12.4 Summary of points to watch when making the swing cut
12.5 The push method
Before this cut is commenced the tool rest is positioned so that the top edge is level with the axis of the workpiece. The first cut is a small notch which is made with the long point of the skew, as was done for the swing cut. Then the tool is held in a horizontal position and, when observed from above, at an angle to the axis of the workpiece, as shown in Diagram 12.10.
Diagram 12.10 The angle at which the tool is held for the push cut
This angle determines the slope of the side of the 'V'. To make the second cut the tool is simply pushed into the workpiece slightly to one side of the notch and penetrating a little deeper. The third cut is a repeat of the second cut but is made on the other side of the notch. These cuts can then be repeated with each successive cut on opposite sides.
12.6 A comparison of the swing and push cuts
The reader may have noted that although the swing and the push cut produce very similar results the techniques applied are very different.
If diagram 12.9 and 12.10 are compared it will be seen that, to cut the same side of the 'V', the tool is held at opposite angles. Also, whereas for the push cut the tool is held in the horizontal plane, for the swing cut the tip of the handles is held down so that the cut can be started with the bevel at a tangent to the surface of the workpiece.
When teaching beginners I find that many tend to slip into the push cut because they do not start the cut high enough on the work piece, that is, with the bevel rubbing. However, as long as the cut is made successfully, without the tool catching and ruining the work, that is not really a problem. But I do draw their attention to what is happening. It will have been noticed that the push cut is very much easier to describe than the swing cut. In practice, however, it will not necessarily be found easier to perform. The beginner should try both methods to see which is best for him, although, as I said earlier I try to encourage students to use the swing cut.
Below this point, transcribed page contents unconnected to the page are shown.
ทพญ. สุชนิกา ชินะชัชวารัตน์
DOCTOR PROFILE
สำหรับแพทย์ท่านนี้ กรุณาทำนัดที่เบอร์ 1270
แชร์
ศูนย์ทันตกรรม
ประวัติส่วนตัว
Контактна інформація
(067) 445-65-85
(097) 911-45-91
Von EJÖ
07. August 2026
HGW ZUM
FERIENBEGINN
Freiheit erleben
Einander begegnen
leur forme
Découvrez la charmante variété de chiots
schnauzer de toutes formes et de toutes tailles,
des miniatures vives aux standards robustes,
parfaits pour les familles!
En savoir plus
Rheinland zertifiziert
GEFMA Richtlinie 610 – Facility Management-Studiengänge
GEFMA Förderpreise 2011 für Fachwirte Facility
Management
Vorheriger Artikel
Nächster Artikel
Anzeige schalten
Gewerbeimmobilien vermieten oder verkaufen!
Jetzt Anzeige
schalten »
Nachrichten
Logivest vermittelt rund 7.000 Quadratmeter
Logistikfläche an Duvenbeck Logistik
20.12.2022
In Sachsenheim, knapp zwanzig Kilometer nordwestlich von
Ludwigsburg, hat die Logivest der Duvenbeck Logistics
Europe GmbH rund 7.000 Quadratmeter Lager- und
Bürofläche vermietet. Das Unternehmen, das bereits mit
12.7 Problems and accidents
It should be noted at this point that many novices find learning to cut both 'V's and beads difficult and, as a consequence, have many 'accidents' along the way. In this context, by an 'accident' I do not mean something which is physically threatening, or dangerous, to the turner, but something which damages the work. What can happen in trying to perform a 'V' cut or roll a bead, is that the tool catches, it then spirals out of the cut and along the workpiece forming a horrible ragged gash in the wood.
Such an accident is part and parcel of the process of learning to turn. The beginner should accept this philosophically and just keep trying. With practise these problems should occur less and less frequently.
It is often difficult to understand precisely what mistake has been made in causing this to happen. Most often it is probable that the heel of the bevel has been allowed to lift from the rubbing position. As a consequence the cutting point has penetrated too far and buried itself in the wood. As the wood continues to revolve, and the tool is supported by the rest, something has to give. That something is the wood. The edge of the tool catches and then acts as an efficient screw-cutting device, leaving the ragged spiral referred to above.
Why do beginners have problems of this kind? One reason is that the turner has to try to watch a number of things, such as keeping the bevel rubbing, maintaining the clearance angle, and controlling the speed and the direction of the cut, all at the same time. This is difficult at first and practice is required to get it all together.
If an accident does happen and a spiral is cut into the work the turner should immediately start again on an undamaged part of the workpiece. If an attempt is made to continue working on the damaged portion the point will probably catch again, in one of the accidental grooves, making still more of a mess.